YOUR ASSIGNMENT
Copy every line of the entries that includes the word "CEBU".

--- START ---

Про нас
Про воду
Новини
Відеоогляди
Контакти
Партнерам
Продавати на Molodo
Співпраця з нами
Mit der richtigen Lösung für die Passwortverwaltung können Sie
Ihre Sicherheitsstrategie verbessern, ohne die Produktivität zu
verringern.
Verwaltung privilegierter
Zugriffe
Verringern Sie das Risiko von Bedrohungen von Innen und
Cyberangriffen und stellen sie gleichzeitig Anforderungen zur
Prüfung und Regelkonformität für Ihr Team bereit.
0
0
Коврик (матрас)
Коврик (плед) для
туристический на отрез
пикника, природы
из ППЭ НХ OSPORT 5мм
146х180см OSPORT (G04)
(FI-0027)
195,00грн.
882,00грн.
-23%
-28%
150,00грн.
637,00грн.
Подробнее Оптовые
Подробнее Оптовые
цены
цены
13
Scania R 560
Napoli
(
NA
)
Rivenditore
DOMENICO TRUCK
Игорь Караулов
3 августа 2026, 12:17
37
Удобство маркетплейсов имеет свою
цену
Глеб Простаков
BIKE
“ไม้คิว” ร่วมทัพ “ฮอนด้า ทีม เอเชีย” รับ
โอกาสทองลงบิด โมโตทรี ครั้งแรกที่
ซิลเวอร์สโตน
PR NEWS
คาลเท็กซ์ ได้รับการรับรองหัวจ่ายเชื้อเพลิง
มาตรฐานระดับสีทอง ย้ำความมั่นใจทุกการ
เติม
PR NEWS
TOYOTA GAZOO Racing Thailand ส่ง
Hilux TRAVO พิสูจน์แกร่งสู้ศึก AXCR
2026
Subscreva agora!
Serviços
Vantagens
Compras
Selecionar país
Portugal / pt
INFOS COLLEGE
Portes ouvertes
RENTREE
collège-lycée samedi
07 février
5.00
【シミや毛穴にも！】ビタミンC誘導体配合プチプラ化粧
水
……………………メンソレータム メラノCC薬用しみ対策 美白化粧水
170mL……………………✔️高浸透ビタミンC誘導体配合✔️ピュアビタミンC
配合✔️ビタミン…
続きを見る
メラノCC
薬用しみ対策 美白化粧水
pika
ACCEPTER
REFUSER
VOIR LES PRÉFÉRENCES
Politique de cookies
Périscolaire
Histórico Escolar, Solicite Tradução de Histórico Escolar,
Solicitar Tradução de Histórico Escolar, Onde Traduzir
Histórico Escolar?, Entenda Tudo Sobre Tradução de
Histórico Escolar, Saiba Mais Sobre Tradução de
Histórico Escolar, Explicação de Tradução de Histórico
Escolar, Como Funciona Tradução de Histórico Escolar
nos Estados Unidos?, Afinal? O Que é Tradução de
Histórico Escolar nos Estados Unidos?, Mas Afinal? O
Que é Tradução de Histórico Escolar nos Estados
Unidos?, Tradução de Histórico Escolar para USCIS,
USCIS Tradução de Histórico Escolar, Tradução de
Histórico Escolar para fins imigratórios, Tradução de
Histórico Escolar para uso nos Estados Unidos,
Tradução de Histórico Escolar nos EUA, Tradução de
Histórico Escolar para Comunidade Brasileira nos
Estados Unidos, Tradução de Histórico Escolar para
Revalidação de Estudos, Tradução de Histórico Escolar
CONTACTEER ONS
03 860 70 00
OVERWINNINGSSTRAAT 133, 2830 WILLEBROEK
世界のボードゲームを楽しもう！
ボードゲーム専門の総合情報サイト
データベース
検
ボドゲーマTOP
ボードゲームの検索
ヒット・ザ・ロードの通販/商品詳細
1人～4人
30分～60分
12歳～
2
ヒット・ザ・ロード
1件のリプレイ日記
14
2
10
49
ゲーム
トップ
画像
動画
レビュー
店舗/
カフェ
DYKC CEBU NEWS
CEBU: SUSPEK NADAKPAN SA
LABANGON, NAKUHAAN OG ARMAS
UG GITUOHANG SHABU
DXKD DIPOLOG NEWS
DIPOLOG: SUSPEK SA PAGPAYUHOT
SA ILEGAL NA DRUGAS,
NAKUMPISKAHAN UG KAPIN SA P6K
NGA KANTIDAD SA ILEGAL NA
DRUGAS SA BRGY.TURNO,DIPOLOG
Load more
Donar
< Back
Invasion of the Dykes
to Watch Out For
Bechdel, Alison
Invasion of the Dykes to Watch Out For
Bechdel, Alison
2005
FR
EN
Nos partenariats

--- END ---

PROBLEM SOLUTION
DYKC CEBU NEWS
CEBU: SUSPEK NADAKPAN SA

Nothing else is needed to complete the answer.